More than 50 percent of attendees who participated in a survey at STR’s inaugural Hotel Data Conference presented by Magnuson Hotels on 4-5 August believe the industry’s revenue per available room will not start to recover until at least the second half of 2010 or after.
“We’re encouraged that the majority of attendees think the worst is behind us and they can see a gradual improvement on the horizon,” said Mark Lomanno, president of STR. “Hopefully the attendees are correct in their assessment of a potential recovery. If that is indeed the case, that should mean pricing power for hotels will return in a time frame that will allow for a stronger foundation to be built in the not-too-distant future.”
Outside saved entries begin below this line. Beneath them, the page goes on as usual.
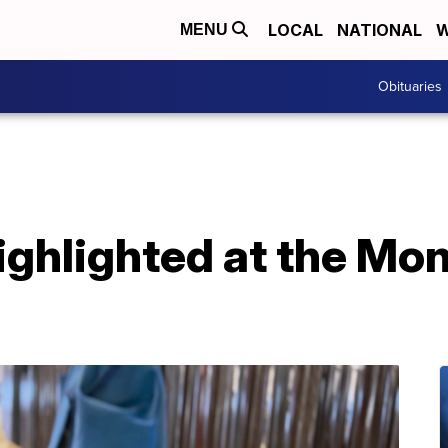
LOCAL
NATIONAL
W
MENU
Obituaries
ighlighted at the Mo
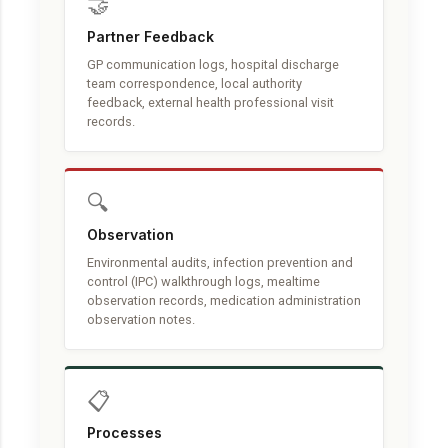
🤝
Partner Feedback
GP communication logs, hospital discharge
team correspondence, local authority
feedback, external health professional visit
records.
🔍
Observation
Environmental audits, infection prevention and
control (IPC) walkthrough logs, mealtime
observation records, medication administration
observation notes.
📋
Processes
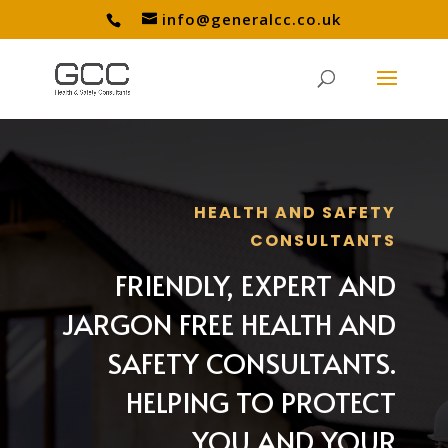
info@generalcc.co.uk
HEALTH AND SAFETY
CONSULTANTS
FRIENDLY, EXPERT AND
JARGON FREE HEALTH AND
SAFETY CONSULTANTS.
HELPING TO PROTECT
YOU AND YOUR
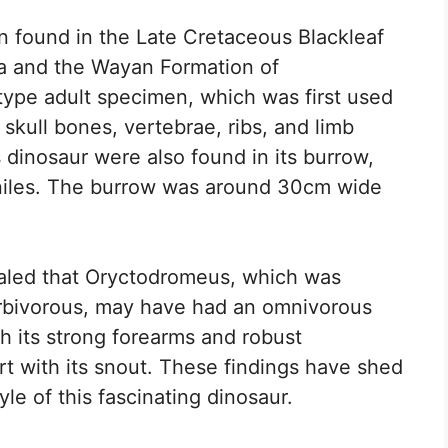
 found in the Late Cretaceous Blackleaf
a and the Wayan Formation of
ype adult specimen, which was first used
 skull bones, vertebrae, ribs, and limb
s dinosaur were also found in its burrow,
eniles. The burrow was around 30cm wide
ealed that Oryctodromeus, which was
herbivorous, may have had an omnivorous
h its strong forearms and robust
t with its snout. These findings have shed
yle of this fascinating dinosaur.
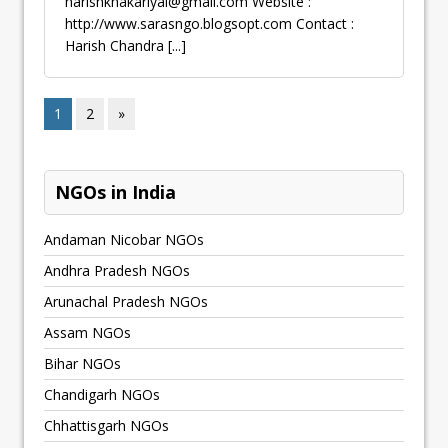
harishkhakariyal@gmail.com
Website :
http://www.sarasngo.blogsopt.com Contact :
Harish Chandra
[...]
1
2
»
NGOs in India
Andaman Nicobar NGOs
Andhra Pradesh NGOs
Arunachal Pradesh NGOs
Assam NGOs
Bihar NGOs
Chandigarh NGOs
Chhattisgarh NGOs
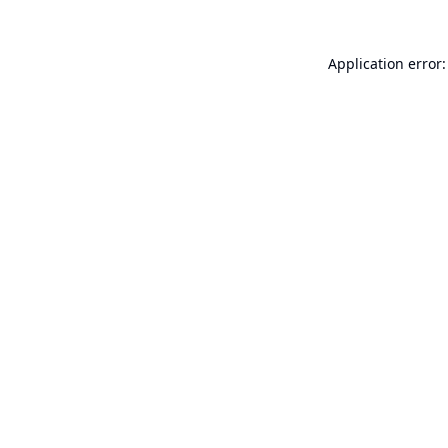
Application error:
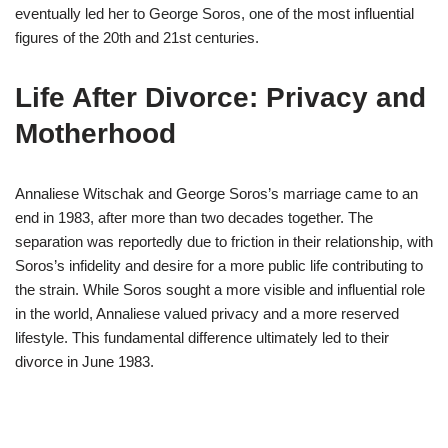
eventually led her to George Soros, one of the most influential
figures of the 20th and 21st centuries.
Life After Divorce: Privacy and
Motherhood
Annaliese Witschak and George Soros’s marriage came to an
end in 1983, after more than two decades together. The
separation was reportedly due to friction in their relationship, with
Soros’s infidelity and desire for a more public life contributing to
the strain. While Soros sought a more visible and influential role
in the world, Annaliese valued privacy and a more reserved
lifestyle. This fundamental difference ultimately led to their
divorce in June 1983.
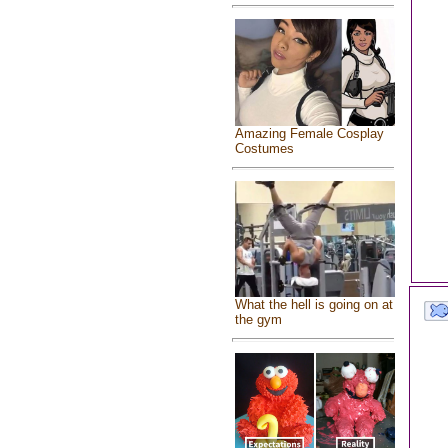
Amazing Female Cosplay
Costumes
What the hell is going on at
the gym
The survey compiled responses from 88 of the more than 200 conference attendees at the Renaissance Nashville Hotel.
Thirty-three percent of the respondents believe RevPAR will not start to recover until 2011 or beyond, 23.9 percent believe it will start to recover during third-quarter 2010, and 21.6 percent believe it will start to recover during fourth-quarter 2010.
According to respondents, 25.0 percent believe occupancy will start to recover in the second quarter of 2010. More than one in 10 believe occupancy may take a bit more time to recover and expect an upswing during third-quarter 2010. Other respondents were a bit more optimistic: 20.5 percent believe occupancy will start to recover in first-quarter 2010.
When asked when average daily rate will start to recover, 34.1 percent of respondents believe ADR recovery won’t start until 2011 or beyond, 30.7 percent believe it will start to recover in fourth-quarter 2010, and 15.9 percent believe it will start during third-quarter 2010.
Looking back at the January 2008 rates, 50.6 percent of the respondents believe it will take three to five years to reach those rates again, followed by 24.1 percent who believe it will take six to eight years.